For the critic, like a 90-year-old spinster in an asbestos-walled council flat in Glasgow, time is not on your side. Preconceptions are entirely unavoidable. Assuming your first impression is accurate and valid enough to form the basis of the opinion you shall foist on the world is taken as a right, a necessary evil to satisfying the temporal pressures on the production of your musings.
For S.C.U.M, this is as a problem. Given they are young, literary (the name is borrowed from radical American feminist Valerie Solanas’ manifesto), from East London, related to people in other bands (bassist Huw Webb is Rhys from The Horrors‘ brother) AND dating a Geldof (Pixie, in case some of you were wondering what Bob was up to) the temptation for immediate dismissal is almost overpowering.
To some, given that list of crimes, the decision will be whether to report them to the UN or not, rather than shall-I-shan’t-I-listen. Which is a bit unfair.
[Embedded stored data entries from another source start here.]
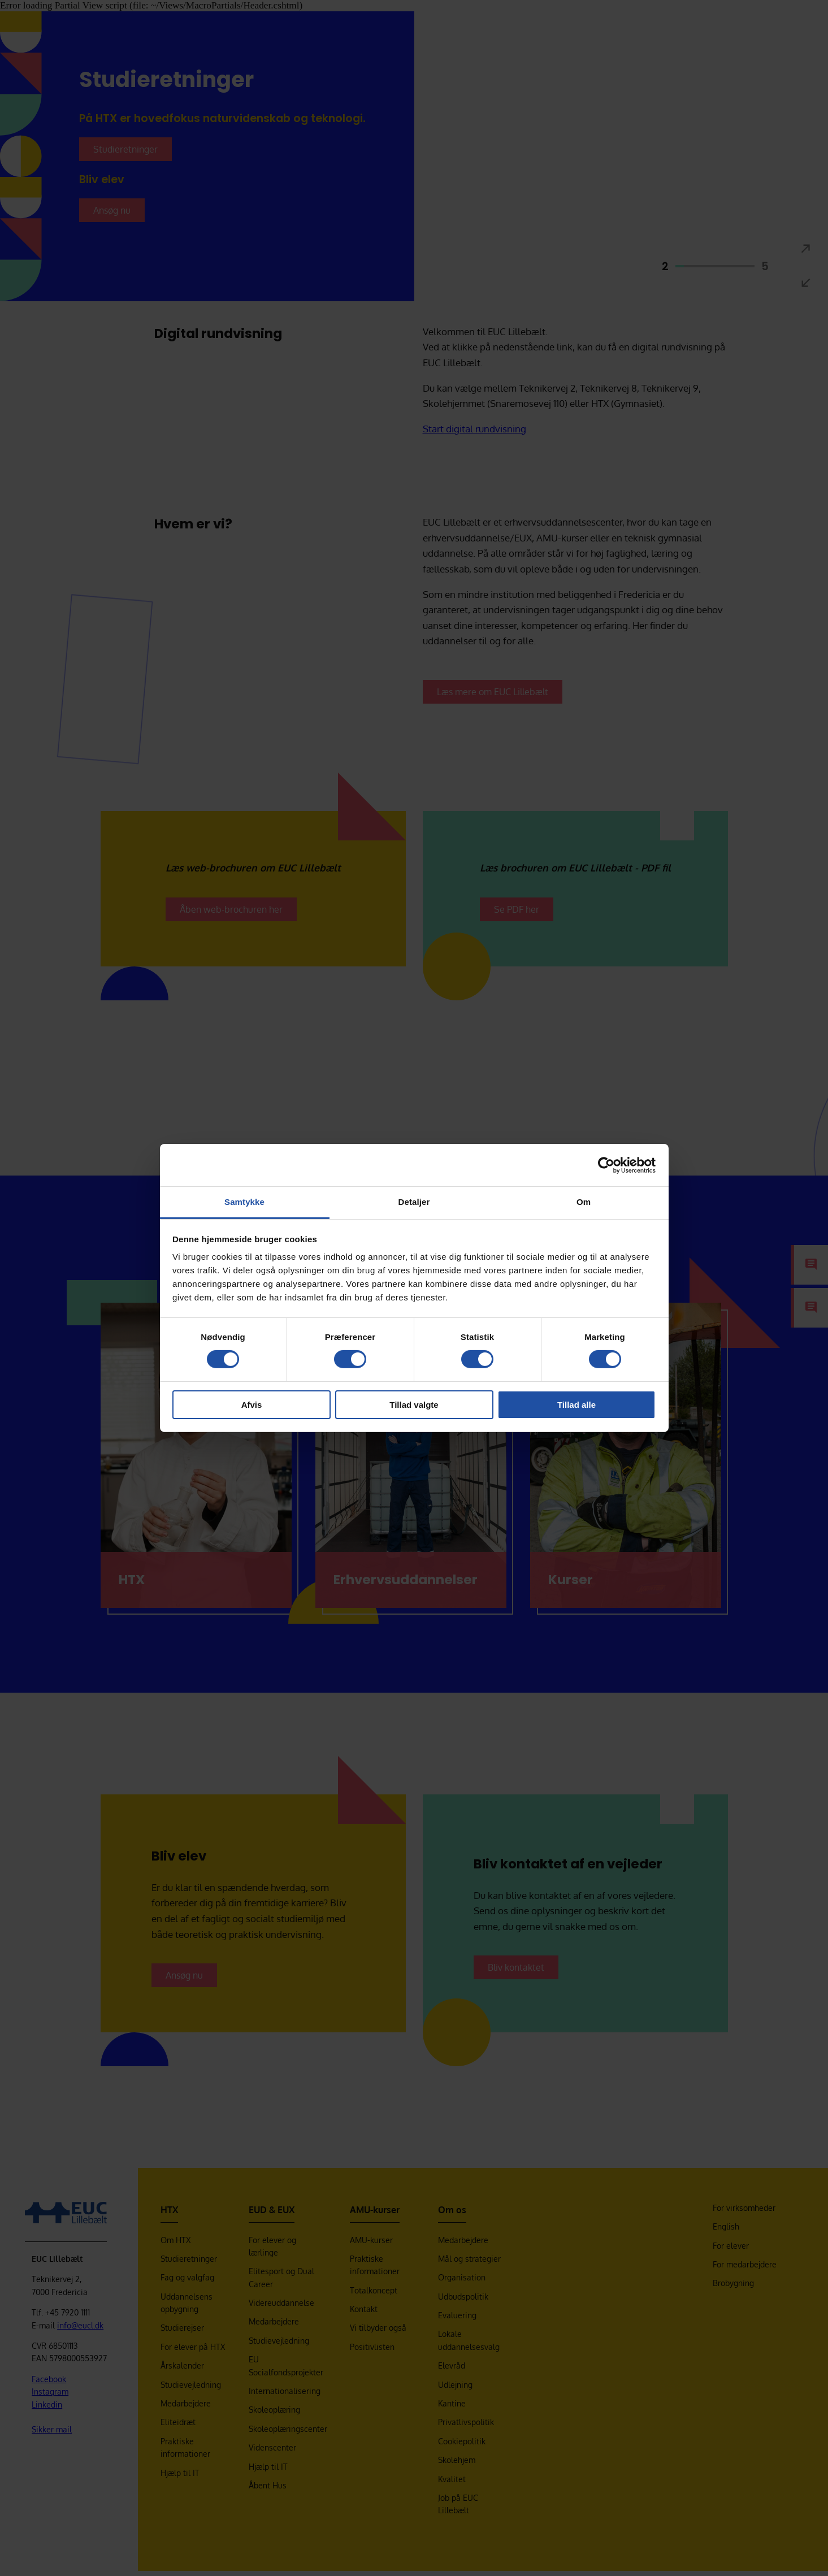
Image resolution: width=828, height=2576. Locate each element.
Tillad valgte (413, 1405)
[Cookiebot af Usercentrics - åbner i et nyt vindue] (606, 1164)
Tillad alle (576, 1405)
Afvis (251, 1405)
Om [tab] (583, 1202)
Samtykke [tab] (244, 1202)
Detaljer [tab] (414, 1202)
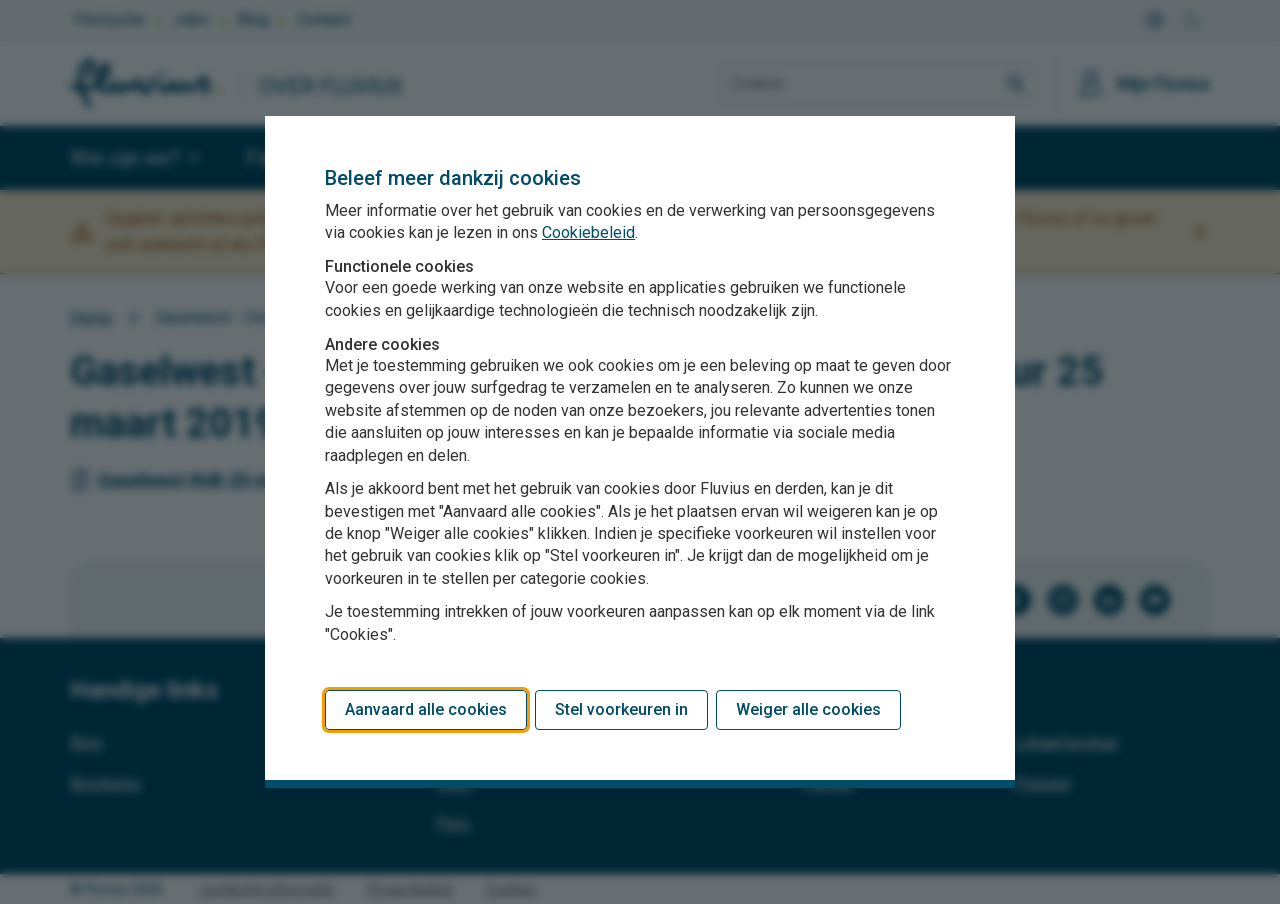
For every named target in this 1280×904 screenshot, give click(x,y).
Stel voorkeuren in (621, 709)
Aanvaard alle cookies (426, 709)
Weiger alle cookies (808, 709)
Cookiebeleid (588, 232)
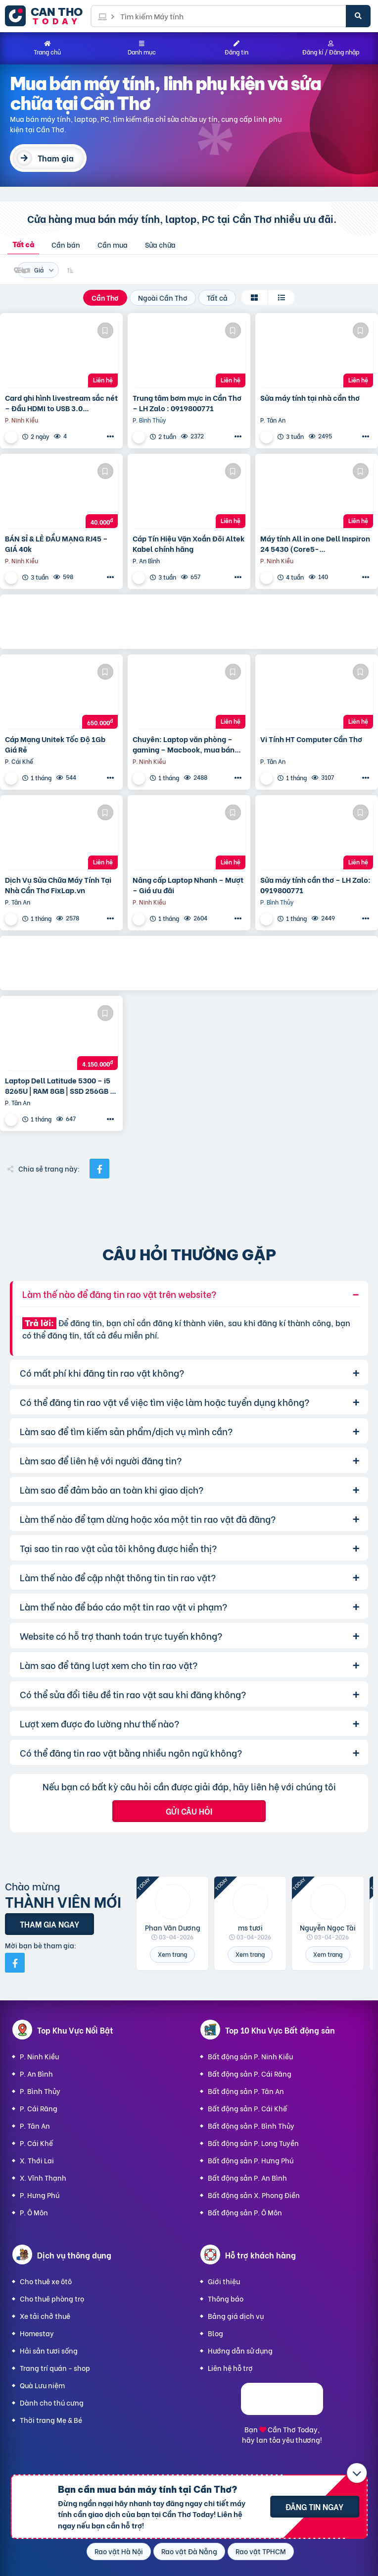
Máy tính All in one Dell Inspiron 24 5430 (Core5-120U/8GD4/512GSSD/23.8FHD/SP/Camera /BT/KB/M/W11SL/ (316, 543)
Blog (215, 2333)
Because when you give Again Into Eyes a go, you find it’s a lot less easy to dismiss than you might imagine.
Actually, it’s good. It’s occasionally very good. It’s elegant and atmospheric, constructed smartly and more than capable of sustaining interest for the sub 40 minute running time. Plus it doesn’t ever descend into flouncy-sleeved melodrama. Most importantly, it makes a big entrance. The two opening tracks, Faith Unfolds and Days Untrue, unfurl an epic and grandiose set of key ingredients. Swirling synths, portentous vocals and wall-of-sound production.
While that might sound a little like Again Into Eyes has been dramatically shaped by Sunday dinners at the Webb household, as Rhys goes on and on and on about Spaceman 3, The Psychedelic Furs and My Bloody Valentine, there’s no doubt that S.C.U.M do it well.
But what’s especially nice is there are moments on Again Into Eyes that genuinely take you by surprise. Amber Hands has an unexpectedly grinding thrust and drive, more The Stooges than Simple Minds, and Paris is exactly what you thought a modern-day remake of Whiter Shade Of Pale might sound like. (Actually, that one does descend a little into flouncy-sleeved melodrama.)
Regardless, it would be a shame if S.C.U.M cannot escape from the oppressive prison that preconceptions have built, because Again Into Eyes is worthy than a better fate than that. Honestly. It’s well worth a try.